The Scottish Green party has made a direct appeal to the Liberal Democrats to form a coalition with the SNP.
Alex Salmond is still struggling to form a government, as Labour increasingly position themselves as a back-up administration if Mr Salmond is unable form his own.
The Liberal Democrats have so far rejected SNP advances to form a coalition, citing an objection to the nationalists' manifesto pledge to hold a referendum on independence.
However, the Greens - who have confirmed their intent to work with the SNP, even if only on an issue-by-issue basis - have now called on the Liberal Democrats to reconsider their position.

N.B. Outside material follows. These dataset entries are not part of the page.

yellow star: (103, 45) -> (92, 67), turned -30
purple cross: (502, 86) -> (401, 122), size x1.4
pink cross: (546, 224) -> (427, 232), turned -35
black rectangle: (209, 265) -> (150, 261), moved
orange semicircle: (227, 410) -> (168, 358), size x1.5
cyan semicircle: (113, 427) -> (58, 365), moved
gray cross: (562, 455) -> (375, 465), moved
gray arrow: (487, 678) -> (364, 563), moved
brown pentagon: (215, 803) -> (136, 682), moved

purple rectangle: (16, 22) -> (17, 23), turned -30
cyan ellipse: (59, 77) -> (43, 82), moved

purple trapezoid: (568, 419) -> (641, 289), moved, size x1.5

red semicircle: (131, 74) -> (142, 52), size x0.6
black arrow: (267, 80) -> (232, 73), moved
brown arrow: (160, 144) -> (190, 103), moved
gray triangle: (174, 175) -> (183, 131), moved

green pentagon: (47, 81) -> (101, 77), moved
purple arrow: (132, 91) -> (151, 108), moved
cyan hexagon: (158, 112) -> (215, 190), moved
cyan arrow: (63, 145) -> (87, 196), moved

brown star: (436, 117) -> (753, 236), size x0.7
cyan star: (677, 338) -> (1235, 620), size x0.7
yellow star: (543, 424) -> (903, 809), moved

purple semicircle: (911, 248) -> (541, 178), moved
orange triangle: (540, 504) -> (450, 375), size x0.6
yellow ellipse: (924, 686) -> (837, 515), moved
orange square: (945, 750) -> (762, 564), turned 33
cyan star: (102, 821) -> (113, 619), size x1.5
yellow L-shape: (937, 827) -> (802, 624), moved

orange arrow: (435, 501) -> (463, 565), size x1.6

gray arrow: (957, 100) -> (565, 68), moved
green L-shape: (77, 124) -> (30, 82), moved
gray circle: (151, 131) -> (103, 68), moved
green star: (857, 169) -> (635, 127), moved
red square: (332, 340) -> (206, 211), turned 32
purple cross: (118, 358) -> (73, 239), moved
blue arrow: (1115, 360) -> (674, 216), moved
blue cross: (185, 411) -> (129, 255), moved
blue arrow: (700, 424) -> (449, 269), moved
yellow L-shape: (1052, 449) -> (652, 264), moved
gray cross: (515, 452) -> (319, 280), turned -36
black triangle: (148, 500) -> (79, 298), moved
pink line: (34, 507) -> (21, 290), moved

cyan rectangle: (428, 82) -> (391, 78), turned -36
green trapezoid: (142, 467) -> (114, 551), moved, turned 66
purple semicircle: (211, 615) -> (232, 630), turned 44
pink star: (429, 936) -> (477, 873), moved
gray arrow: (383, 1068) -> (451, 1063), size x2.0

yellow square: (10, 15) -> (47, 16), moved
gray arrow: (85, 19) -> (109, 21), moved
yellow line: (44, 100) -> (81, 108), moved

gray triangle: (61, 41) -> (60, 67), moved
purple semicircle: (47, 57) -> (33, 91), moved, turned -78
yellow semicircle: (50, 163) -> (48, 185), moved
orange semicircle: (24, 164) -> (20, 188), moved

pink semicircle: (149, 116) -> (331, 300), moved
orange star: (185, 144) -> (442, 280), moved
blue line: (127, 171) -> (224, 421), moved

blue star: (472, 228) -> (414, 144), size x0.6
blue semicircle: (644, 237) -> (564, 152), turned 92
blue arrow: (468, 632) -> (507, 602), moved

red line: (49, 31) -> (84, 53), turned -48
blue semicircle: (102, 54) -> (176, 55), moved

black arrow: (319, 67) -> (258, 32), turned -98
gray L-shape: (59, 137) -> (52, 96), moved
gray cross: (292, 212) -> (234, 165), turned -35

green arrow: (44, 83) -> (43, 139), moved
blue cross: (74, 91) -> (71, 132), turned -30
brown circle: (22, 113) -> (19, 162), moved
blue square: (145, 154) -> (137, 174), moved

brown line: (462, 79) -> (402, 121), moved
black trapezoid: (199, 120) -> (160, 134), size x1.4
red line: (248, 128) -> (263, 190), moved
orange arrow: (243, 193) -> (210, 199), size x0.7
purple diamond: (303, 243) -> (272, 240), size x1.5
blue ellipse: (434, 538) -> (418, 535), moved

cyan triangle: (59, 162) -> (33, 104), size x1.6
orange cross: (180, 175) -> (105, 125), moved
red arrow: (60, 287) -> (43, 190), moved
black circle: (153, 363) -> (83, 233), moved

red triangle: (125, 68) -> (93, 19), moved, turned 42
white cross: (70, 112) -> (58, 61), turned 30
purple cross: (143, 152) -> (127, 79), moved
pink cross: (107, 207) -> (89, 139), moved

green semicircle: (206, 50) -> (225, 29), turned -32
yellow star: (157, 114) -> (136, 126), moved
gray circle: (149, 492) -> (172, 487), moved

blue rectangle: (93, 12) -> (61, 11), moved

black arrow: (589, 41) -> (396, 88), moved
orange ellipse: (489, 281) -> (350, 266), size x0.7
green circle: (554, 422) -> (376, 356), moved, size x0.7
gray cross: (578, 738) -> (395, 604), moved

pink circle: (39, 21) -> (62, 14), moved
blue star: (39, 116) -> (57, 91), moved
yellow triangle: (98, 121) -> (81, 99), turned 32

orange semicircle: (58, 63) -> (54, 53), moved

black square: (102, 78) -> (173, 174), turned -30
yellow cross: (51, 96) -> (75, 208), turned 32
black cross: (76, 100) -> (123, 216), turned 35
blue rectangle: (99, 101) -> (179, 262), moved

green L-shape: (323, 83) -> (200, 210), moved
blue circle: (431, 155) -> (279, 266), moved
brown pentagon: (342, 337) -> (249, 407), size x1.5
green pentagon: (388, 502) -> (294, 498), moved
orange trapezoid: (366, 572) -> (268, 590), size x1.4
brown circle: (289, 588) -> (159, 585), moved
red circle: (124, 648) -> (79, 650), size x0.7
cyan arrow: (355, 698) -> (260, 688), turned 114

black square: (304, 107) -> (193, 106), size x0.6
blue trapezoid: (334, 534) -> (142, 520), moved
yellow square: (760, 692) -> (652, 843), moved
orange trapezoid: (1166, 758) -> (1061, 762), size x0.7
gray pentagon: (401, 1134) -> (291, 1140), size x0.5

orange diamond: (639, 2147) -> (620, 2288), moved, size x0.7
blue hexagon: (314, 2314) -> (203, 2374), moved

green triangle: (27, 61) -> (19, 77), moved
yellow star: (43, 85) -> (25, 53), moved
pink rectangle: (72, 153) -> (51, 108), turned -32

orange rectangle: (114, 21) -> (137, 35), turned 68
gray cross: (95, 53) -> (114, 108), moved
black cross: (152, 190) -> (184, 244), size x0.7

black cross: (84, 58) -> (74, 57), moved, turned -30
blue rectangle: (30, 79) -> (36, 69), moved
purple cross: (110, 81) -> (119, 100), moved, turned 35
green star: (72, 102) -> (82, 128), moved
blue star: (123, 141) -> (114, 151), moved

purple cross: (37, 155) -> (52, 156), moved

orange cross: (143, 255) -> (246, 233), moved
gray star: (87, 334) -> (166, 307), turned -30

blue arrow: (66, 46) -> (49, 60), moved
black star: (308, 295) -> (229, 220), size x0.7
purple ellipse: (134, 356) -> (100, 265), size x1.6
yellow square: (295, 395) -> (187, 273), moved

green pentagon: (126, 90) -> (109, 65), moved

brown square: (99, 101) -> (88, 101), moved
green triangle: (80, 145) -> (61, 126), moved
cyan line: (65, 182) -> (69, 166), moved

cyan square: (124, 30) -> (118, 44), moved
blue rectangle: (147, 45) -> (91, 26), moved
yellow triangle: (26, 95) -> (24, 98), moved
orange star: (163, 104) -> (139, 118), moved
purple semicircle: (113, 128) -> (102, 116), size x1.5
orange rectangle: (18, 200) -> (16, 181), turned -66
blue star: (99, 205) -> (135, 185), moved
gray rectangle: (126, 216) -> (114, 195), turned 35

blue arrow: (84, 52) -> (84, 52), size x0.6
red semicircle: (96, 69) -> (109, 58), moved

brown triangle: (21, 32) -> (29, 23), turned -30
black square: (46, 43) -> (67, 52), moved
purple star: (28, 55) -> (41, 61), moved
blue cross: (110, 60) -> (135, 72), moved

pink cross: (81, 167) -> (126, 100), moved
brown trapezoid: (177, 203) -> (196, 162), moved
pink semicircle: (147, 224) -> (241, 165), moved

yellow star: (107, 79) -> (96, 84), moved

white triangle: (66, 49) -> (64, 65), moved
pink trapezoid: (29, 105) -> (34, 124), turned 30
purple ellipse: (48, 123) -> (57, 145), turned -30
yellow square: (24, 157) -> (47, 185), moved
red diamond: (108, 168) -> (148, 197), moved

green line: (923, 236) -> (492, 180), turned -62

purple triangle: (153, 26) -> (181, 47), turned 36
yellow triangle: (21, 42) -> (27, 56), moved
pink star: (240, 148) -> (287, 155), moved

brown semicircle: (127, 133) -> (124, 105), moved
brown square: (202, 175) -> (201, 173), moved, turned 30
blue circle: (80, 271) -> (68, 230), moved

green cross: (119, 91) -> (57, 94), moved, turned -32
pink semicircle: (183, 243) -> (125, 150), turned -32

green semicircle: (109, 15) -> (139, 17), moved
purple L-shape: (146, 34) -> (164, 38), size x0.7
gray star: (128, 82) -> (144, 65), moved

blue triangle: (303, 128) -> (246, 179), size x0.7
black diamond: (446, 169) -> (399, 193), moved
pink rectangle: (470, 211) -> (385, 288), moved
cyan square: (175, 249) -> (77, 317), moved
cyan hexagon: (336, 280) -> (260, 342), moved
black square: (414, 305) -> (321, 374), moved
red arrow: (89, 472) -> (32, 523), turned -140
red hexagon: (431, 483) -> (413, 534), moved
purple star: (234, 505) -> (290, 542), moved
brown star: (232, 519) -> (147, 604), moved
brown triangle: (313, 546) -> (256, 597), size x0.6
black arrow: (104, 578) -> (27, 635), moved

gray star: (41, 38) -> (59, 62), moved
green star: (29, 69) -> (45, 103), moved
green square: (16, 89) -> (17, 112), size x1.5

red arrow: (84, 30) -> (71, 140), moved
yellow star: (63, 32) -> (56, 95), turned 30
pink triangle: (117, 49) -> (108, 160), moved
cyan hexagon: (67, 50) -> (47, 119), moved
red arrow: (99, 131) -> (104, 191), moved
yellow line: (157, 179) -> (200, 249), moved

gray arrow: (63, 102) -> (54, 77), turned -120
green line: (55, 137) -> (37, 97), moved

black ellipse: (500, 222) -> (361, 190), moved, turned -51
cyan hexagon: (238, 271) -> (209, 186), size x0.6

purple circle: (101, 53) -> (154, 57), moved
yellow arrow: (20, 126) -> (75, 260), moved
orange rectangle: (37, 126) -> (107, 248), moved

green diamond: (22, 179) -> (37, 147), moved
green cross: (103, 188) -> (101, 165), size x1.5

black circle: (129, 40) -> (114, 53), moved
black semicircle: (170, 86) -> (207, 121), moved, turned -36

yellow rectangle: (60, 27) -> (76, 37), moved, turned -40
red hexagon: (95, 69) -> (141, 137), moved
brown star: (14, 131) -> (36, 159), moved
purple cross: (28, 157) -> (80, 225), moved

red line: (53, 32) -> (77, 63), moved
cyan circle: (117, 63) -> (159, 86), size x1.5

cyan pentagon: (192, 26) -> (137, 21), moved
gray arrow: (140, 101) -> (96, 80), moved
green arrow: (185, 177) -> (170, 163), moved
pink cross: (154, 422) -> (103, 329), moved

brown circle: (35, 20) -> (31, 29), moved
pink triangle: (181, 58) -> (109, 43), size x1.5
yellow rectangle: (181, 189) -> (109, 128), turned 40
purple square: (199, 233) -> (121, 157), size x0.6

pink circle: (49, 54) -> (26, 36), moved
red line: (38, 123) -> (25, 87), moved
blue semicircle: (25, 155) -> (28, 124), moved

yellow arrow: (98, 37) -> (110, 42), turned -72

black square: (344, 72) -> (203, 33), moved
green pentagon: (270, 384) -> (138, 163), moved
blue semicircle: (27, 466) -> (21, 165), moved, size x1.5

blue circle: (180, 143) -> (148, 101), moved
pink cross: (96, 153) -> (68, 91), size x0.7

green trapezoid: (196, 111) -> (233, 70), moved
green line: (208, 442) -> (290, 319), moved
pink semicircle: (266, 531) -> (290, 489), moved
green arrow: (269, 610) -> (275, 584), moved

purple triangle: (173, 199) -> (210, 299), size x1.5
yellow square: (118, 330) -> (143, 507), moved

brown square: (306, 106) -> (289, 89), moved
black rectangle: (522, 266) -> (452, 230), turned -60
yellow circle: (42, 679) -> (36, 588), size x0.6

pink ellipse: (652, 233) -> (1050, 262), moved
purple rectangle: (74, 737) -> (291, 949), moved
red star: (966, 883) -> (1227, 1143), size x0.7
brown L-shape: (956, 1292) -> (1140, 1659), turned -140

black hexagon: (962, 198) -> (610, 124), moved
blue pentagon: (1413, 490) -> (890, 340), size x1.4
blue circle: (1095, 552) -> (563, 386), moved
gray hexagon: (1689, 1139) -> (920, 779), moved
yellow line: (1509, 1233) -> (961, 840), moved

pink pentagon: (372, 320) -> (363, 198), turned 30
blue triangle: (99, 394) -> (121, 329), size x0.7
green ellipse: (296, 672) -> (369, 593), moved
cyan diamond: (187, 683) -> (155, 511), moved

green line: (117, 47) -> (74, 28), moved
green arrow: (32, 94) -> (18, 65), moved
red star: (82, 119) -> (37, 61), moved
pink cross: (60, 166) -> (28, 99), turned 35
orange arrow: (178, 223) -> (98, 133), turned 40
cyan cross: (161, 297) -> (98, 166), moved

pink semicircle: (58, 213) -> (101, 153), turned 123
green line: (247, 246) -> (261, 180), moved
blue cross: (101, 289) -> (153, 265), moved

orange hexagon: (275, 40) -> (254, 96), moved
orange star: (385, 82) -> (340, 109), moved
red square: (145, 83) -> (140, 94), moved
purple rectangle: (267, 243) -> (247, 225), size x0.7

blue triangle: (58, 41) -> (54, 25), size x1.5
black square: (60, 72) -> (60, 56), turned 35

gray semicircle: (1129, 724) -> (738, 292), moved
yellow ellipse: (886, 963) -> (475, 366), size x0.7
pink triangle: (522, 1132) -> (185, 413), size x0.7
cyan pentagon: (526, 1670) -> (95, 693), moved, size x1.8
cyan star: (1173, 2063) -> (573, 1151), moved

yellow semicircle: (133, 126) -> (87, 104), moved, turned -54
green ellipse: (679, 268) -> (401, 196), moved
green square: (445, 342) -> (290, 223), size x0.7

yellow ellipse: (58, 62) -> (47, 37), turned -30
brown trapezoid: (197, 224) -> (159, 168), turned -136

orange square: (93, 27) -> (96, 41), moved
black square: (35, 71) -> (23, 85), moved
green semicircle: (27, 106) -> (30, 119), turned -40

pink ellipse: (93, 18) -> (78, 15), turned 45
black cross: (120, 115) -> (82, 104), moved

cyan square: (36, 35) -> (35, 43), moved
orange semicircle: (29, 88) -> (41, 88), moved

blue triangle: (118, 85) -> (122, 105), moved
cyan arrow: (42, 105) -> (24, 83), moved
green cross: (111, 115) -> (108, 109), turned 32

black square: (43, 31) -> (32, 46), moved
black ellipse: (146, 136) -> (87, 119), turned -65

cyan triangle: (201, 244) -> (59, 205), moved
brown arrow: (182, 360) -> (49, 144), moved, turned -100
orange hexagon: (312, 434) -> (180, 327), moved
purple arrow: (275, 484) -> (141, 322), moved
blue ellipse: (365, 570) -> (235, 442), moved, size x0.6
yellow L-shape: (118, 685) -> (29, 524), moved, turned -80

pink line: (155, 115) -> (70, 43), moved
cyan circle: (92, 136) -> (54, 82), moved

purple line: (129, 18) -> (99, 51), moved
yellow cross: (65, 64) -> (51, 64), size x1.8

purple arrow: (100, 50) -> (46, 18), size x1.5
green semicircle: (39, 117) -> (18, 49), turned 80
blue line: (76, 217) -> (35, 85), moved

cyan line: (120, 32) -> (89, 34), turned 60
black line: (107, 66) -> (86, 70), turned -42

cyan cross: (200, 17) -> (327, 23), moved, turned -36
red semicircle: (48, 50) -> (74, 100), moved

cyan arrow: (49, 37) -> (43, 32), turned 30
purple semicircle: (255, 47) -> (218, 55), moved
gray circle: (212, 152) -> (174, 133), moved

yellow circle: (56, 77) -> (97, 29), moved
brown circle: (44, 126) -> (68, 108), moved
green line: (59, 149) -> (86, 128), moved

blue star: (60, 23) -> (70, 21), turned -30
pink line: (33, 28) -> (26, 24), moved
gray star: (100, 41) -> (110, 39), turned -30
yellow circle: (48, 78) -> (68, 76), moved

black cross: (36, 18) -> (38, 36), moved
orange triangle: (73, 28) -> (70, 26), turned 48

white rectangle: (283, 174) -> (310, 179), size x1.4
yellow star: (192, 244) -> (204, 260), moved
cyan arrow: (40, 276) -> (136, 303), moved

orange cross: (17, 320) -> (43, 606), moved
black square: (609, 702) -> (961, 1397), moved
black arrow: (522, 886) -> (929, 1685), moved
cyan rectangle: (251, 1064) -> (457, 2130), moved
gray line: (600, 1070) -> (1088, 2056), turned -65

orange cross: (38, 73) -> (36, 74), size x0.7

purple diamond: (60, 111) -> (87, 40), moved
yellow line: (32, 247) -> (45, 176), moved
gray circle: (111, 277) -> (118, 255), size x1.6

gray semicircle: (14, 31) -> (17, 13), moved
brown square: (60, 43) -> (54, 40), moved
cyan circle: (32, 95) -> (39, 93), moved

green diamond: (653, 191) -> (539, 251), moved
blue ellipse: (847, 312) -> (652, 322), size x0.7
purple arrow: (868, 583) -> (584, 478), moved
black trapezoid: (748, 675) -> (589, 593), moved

Robin Harper, Green party co-convener, said the party has enjoyed "positive" talks with the SNP after agreeing to support a nationalist government.
Arguing that the "uncertainty" over the Lib Dem position must be resolved, Mr Harper appealed to the party's leadership to meet with the Greens tomorrow to discuss a possible deal between the SNP, Greens and Lib Dems.
Mr Harper said: "This is a last chance for the Liberal Democrats to make up their mind. We understand their position about the referendum, but there is so much else at stake over the next four years.
"The reality is that both the SNP and the Greens will have to accept that there is no majority in the parliament for such a referendum.
"However, nothing should stand in the way of any parties seeking to address climate change and social justice. Liberal Democrat voters would expect them to approach these issues in a constructive manner."
As the pro-independence SNP struggle to overcome the barriers to coalition talks, Labour leader Jack McConnell has continued to argue an SNP government is not inevitable.
Mr McConnell claims Labour will form an administration if Holyrood does not approve a minority SNP government.
Although it is expected MSPs will vote for Mr Salmond as first minister, Labour are expected to attempt to pass bills even if they do not form an administration. Backing from the Lib Dems on an issue-by-issue basis could give them the support to enact legislation.
Holyrood has until the end of the month to approve an administration. If it is unable to do so, the Scottish people will automatically return to the voting booths to select a second round of MSPs.